An international survey to evaluate the global sensitivity patterns to common antimicrobials from endemic areas including India, Bangladesh and Peru found several subtypes of O1 and O139 strains (122). Multiple-antimicrobial-agent resistance (MAR) phenotypes designated 1 and 2 were identified. The MAR phenotype 1 was shared by the major susceptibility pattern of O139 and O1 El Tor Indian strains and the major susceptibility pattern A of O1 El Tor strains from Bangladesh. This pattern showed multiple resistance to chloramphenicol, furazolidone, streptomycin and cotrimoxazole. The MAR phenotype 2 was associated with major susceptibility pattern B of O1 El Tor strains form Bangladesh and was characterized by resistance to tetracycline in addition to the pattern exhibited by the MAR phenotype 1. The incidence of resistance to tetracycline, measured by disk diffusion method, among O1 V. cholerae strains isolated from Bangladesh shows a sharp increase in recent years: 1.9% in 1990 to 85.4% in 1993, while Indian and Peruvian strains showed a highly sensitivity pattern to tetracyclines from 1991 on.

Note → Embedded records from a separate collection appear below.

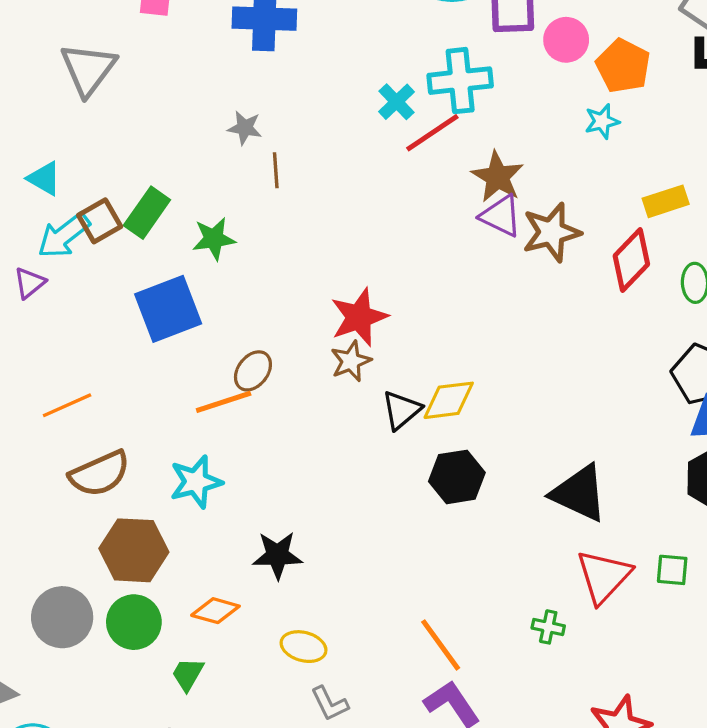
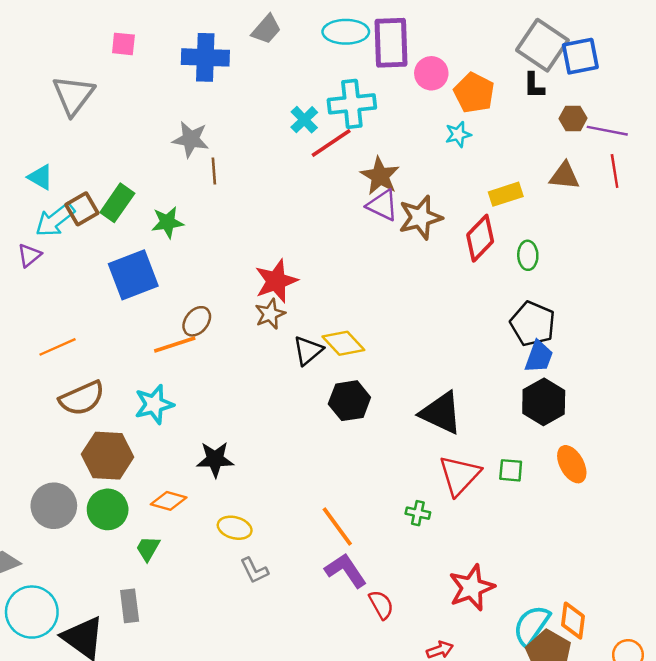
gray star: (245, 128) -> (191, 139), size x1.4
yellow diamond: (449, 400) -> (343, 343), turned 54

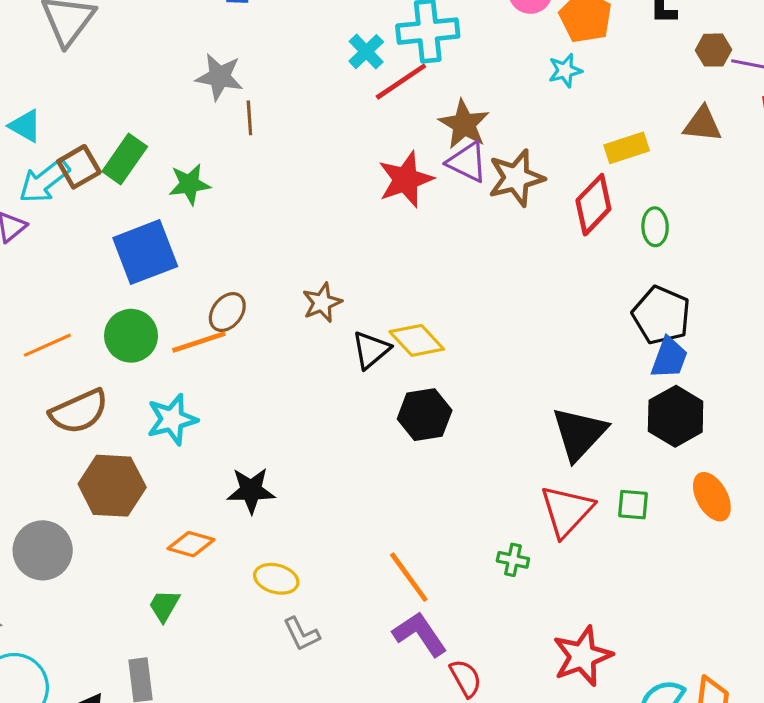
red star: (276, 281) -> (406, 179), moved
black triangle: (441, 413) -> (579, 434), moved, turned 48
green circle: (108, 509) -> (131, 336), moved

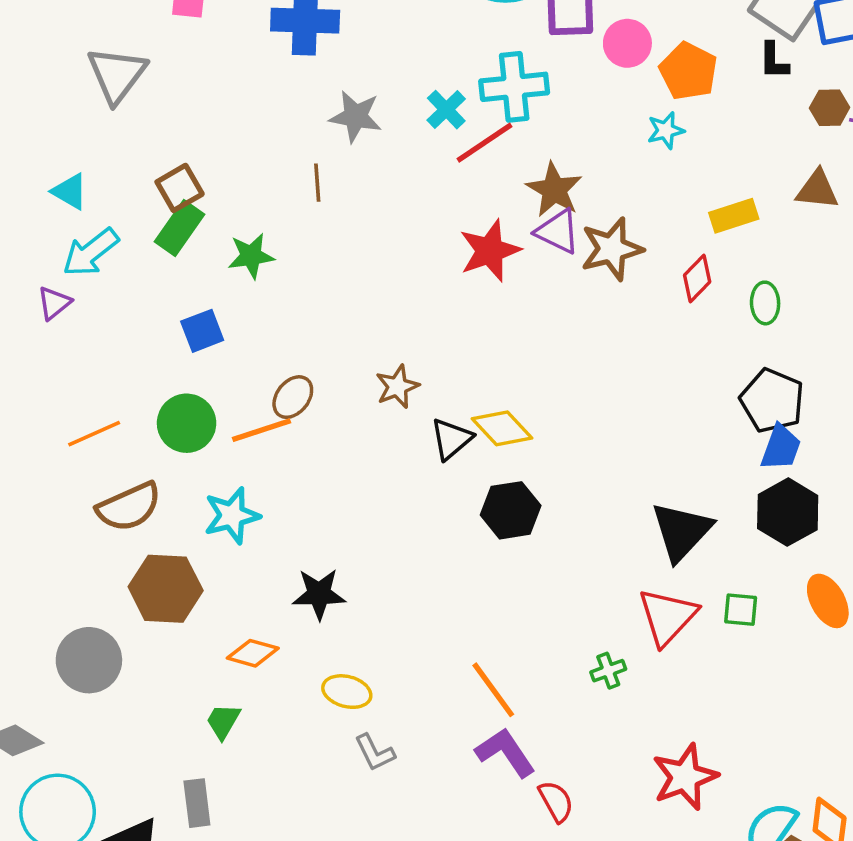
gray star: (219, 77) -> (356, 116), moved
brown square: (79, 167) -> (180, 188), moved
red diamond: (593, 205) -> (697, 279), size x0.7
blue square: (145, 252) -> (202, 331), size x0.6
green cross: (513, 560) -> (608, 671), turned -32

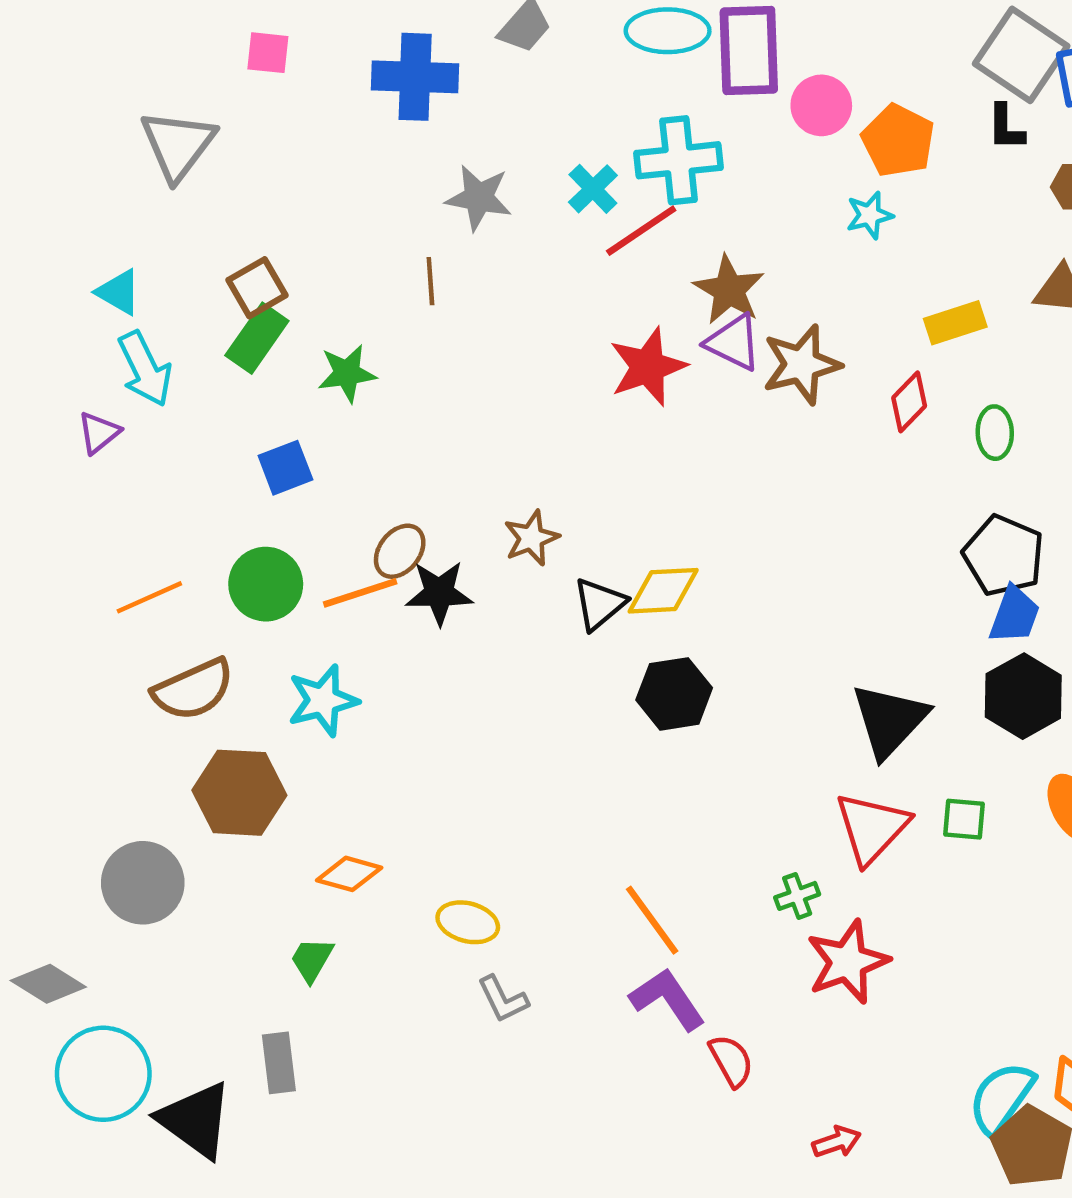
cyan arrow: (91, 252) -> (145, 369), turned -78
yellow diamond: (502, 428) -> (663, 591), turned -50
black star: (319, 594) -> (439, 593), moved
red star: (685, 777) -> (848, 962), moved

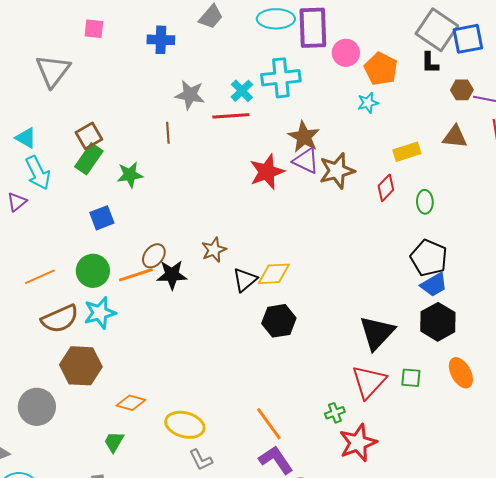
blue cross: (415, 77) -> (161, 40), size x0.7
red line: (641, 231) -> (231, 116), moved, turned 30
blue trapezoid: (1015, 615) -> (434, 285), turned 40
cyan star: (323, 700) -> (100, 313), moved
yellow ellipse: (468, 922) -> (185, 425), size x1.4

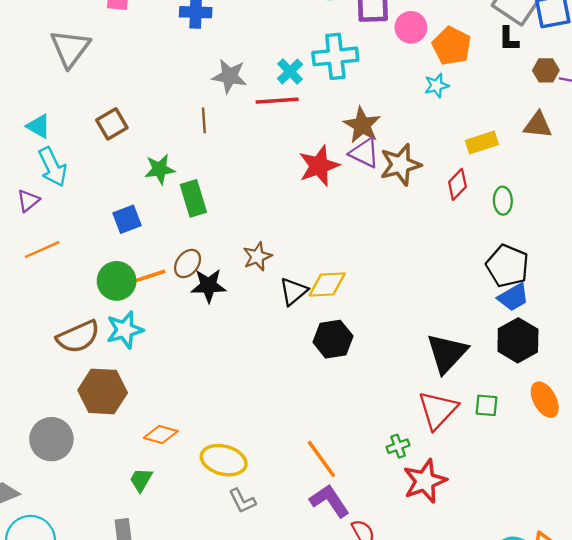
green rectangle: (89, 159) -> (193, 198), moved, turned -52
orange line: (136, 275) -> (146, 277), moved
orange line: (40, 277) -> (42, 250), moved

Changing trends in antibiotic susceptibility of V. cholerae in India over several time periods have been reported (7, 30, 39). One study analyzed the susceptibility pattern of 840 strains isolated from patients attended at the Infectious Disease Hospital in Calcutta from 1992-1997 (39). O1 strains showed increasing resistance to ampicillin, furazolidone, co-trimoxazole, and surprisingly to quinolones over the study period. In contrast, O139 strains recovered the susceptibility to chloramphenicol and co-trimoxazole over the same time period. Both O1 and O139 strains remained susceptible to gentamycin and tetracycline. V. cholerae O1 El Tor resistant to quinolones has also emerged in other regions of India (7, 68). More contemporary data from a study that evaluated the susceptibility pattern of strains isolated from 1184 patients in Delhi from 2001-2006 revealed interesting findings (30). V. cholerae O1 El Tor accounted for 55% of the diarrheal episodes, with the Ogawa serotype predominating over the Inaba serotype. Interestingly, resistance to nalidixic acid, furazolidone and co-trimoxazole was universal; resistance to ciprofloxacin increased significantly, but most of the strains remained susceptible to tetracycline, gentamycin and chloramphenicol. Antibiotic resistant strains of V. cholerae O1 from Vietnam, Thailand and Mozambique have also been reported (28, 29, 78). Increasing resistance to common antimicrobials has been observed from 1997 to 2012 in the Democratic Republic of the Congo (82).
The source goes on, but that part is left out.